The story line is very well written excellent science fiction novel.
The game has "atmosphere". You not only play the role of Tex Murphy
P.I., you do feel like Tex. He is funny and his "P.I. humor"
permeates the entire game.
The adventure game features are thoroughly logical, not too
difficult, but not too easy either, just right. The music/sounds are
appropriate to the given situation, pleasant, and part of the
"atmosphere".
The graphics are great. You hear a lot of claims about "virtual
reality" (which of course is not possible without stereoscopic 3D
vision), but if there was one game which got real near to the effect,
this is it. In this game the "virtual reality like" effect is not
only parts of the game, but the entire game happens in moving 3D-like
surrounding.
There is a complete built in help system, so if you get stuck you
don't have to order hint books, you don't have to call BBSs for help
files, you just have to click and it is all there. Even the help
system was perfectly designed, you can't get a hint you don't want
to see.
If you like multimedia type adventure games, interactive movies, good
music, good story line, appropriate humor, 3D-like environment, the
type of program which makes you feel "to be there", UKM is probably
the best of it's kind today on the market.
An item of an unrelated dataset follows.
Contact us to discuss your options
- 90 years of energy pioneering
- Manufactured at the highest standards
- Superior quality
Extremely highly
recommended.
~┌────────────────────────────────────────────────┐
~│ Sherlock Holmes Consulting Detective I II III │
~└────────────────────────────────────────────────┘
This game is almost history. But you may have missed it and you
shouldn't. It was one of the first multimedia game with full motion
video. I thoroughly enjoyed it, it is authentic, you DO feel like you
are Sherlock Holmes, the stories and the puzzles are perfectly
logical, no nonsense clues, everything fits together if you have the
mind for it.
Each CD has three independent case to be solved.
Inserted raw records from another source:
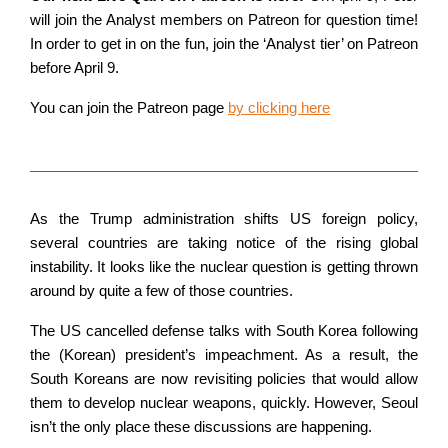
will join the Analyst members on Patreon for question time!
In order to get in on the fun, join the ‘Analyst tier’ on Patreon
before April 9.
You can join the Patreon page
by clicking here
As the Trump administration shifts US foreign policy,
several countries are taking notice of the rising global
instability. It looks like the nuclear question is getting thrown
around by quite a few of those countries.
The US cancelled defense talks with South Korea following
the (Korean) president’s impeachment. As a result, the
South Koreans are now revisiting policies that would allow
them to develop nuclear weapons, quickly. However, Seoul
isn’t the only place these discussions are happening.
The voices are NOT choppy even on a slow 386. The video is fluid and
the synchron is perfect. Several games came after this one with
terrible video and sound and I was always wondering how come they
didn't follow the technology this company used.
The gaming value is tremendous.
These were selling for $55 each. Now I have seen them all three for
$19.95 I don't think you can buy that much good game for that little,
perhaps ever. Very highly recommended.